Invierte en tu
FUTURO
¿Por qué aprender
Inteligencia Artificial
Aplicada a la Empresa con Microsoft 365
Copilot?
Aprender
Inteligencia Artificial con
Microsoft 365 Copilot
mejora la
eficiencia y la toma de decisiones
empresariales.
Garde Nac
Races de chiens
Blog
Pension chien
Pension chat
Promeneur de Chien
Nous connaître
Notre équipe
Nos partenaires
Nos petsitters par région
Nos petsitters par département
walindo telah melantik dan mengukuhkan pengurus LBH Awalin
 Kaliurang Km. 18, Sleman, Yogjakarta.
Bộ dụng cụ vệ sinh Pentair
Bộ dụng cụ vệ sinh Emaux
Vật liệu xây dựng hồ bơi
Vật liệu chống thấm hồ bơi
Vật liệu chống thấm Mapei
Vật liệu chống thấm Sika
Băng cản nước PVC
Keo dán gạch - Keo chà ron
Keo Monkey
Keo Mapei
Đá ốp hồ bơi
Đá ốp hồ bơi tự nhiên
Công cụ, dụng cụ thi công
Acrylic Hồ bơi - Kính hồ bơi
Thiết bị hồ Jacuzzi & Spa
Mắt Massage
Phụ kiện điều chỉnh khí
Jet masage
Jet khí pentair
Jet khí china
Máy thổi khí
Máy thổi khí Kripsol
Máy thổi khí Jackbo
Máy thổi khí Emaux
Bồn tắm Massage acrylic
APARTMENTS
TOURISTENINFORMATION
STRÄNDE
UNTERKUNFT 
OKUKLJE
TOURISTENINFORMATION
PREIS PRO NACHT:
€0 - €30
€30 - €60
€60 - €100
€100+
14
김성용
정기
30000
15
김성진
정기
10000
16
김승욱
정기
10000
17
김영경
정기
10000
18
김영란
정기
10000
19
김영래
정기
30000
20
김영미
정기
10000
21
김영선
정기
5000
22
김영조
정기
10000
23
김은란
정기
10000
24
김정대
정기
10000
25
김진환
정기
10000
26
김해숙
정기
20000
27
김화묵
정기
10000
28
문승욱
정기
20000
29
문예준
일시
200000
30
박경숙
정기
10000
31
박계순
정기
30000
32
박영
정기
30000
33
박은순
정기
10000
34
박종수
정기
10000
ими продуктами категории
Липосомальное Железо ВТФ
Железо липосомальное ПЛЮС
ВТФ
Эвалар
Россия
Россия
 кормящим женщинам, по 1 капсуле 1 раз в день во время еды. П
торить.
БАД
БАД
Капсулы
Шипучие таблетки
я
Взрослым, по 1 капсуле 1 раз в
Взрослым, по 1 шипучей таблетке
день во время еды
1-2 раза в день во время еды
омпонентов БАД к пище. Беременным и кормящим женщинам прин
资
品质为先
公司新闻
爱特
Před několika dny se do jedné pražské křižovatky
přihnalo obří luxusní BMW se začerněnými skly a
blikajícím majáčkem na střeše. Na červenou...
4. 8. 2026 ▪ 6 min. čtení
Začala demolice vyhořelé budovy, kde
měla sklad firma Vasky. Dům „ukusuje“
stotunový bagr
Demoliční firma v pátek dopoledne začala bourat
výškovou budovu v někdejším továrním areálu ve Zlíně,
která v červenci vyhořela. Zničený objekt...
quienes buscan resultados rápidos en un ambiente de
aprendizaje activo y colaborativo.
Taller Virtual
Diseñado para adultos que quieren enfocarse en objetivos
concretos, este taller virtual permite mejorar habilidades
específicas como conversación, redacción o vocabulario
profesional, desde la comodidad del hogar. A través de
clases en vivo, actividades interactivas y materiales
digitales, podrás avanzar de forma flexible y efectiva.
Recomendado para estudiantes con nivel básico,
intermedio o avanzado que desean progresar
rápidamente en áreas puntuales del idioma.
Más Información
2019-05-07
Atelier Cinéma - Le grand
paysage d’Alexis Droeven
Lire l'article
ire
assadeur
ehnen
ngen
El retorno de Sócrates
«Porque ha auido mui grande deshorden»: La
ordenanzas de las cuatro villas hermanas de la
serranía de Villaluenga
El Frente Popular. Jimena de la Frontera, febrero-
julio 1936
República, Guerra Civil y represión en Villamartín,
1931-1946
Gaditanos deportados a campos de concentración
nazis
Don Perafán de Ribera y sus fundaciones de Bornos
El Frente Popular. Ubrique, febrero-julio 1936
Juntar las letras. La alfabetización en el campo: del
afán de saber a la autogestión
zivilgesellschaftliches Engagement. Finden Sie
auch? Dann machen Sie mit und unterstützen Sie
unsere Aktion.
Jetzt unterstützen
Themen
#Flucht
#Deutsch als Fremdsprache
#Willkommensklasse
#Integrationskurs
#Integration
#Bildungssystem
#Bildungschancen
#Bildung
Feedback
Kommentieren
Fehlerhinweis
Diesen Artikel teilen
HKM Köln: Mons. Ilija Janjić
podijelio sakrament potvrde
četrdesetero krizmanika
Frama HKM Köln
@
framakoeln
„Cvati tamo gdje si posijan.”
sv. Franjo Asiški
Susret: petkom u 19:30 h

------------------------------------

TASK GOAL:
Check every line of the data above for the string "день", and copy those that have it.

EXERCISE RESULT:
 кормящим женщинам, по 1 капсуле 1 раз в день во время еды. П
день во время еды
1-2 раза в день во время еды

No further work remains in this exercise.